Marden said a combination of factors is leading to more roadkill squirrels than normal.
“Last year was such a phenomenal seed year for a whole multitude of species, from hardwood mast to softwood trees, maple, cedar, ash, pine cones, cedar cones. All of the abundant food provided a lot for the squirrels,” Marden said.
All of that food led to a bunch of fat and happy squirrels heading into the winter, and those animals fared well through the coldest months. Then, they’ve enjoyed another banner food year this summer.
“It’s a phenomenal year for mast and the squirrels that benefit from it, and all the way up the food chain to avian predators and everything else,” Marden said.
The other contributing factor: normal squirrel behavior.
“It’s that time of year when animals that are young are starting to disperse and go out on their own,” Marden said.
And when those squirrels start tromping, they often end up crossing roads.
Sometimes, they’re unsuccessful.
It’s all a basic math equation, Marden said.
“When you have more squirrels, you have more roadkill.
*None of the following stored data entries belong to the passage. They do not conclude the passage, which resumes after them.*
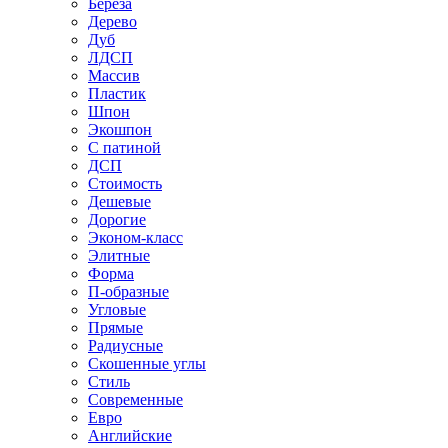
Береза
Дерево
Дуб
ЛДСП
Массив
Пластик
Шпон
Экошпон
С патиной
ДСП
Стоимость
Дешевые
Дорогие
Эконом-класс
Элитные
Форма
П-образные
Угловые
Прямые
Радиусные
Скошенные углы
Стиль
Современные
Евро
Английские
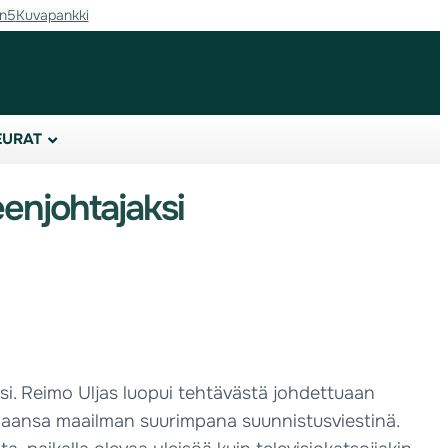
in5
Kuvapankki
EURAT
enjohtajaksi
si. Reimo Uljas luopui tehtävästä johdettuaan
emaansa maailman suurimpana suunnistusviestinä.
It’s simply a numbers game,” he said.
Marden, an avid outdoorsman, said he began to suspect something was up last fall, as he headed into the woods to go deer hunting.
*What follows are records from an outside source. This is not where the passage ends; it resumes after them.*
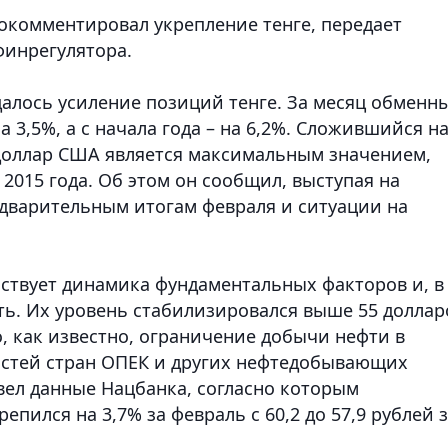
окомментировал укрепление тенге,
передает
финрегулятора.
алось усиление позиций тенге. За месяц обменн
а 3,5%, а с начала года – на 6,2%. Сложившийся н
а доллар США является максимальным значением,
2015 года. Об этом он сообщил, выступая на
дварительным итогам февраля и ситуации на
ьствует динамика фундаментальных факторов и, в
ть. Их уровень стабилизировался выше 55 доллар
, как известно, ограничение добычи нефти в
остей стран ОПЕК и других нефтедобывающих
ивел данные Нацбанка, согласно которым
епился на 3,7% за февраль с 60,2 до 57,9 рублей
“[Squirrels] cache pine cones next to a stump, somewhere that they can find them easily,” he explained. “There was such an abundance that you would see piles that were two and three feet in diameter everywhere that you went in the woods.”
Marden said those piles of squirrel food came in handy during a special event last fall.
“[My wife and I] got married last fall in October and had the ceremony in the woods,” Marden said. “We kind of joked that the squirrels helped us decorate.”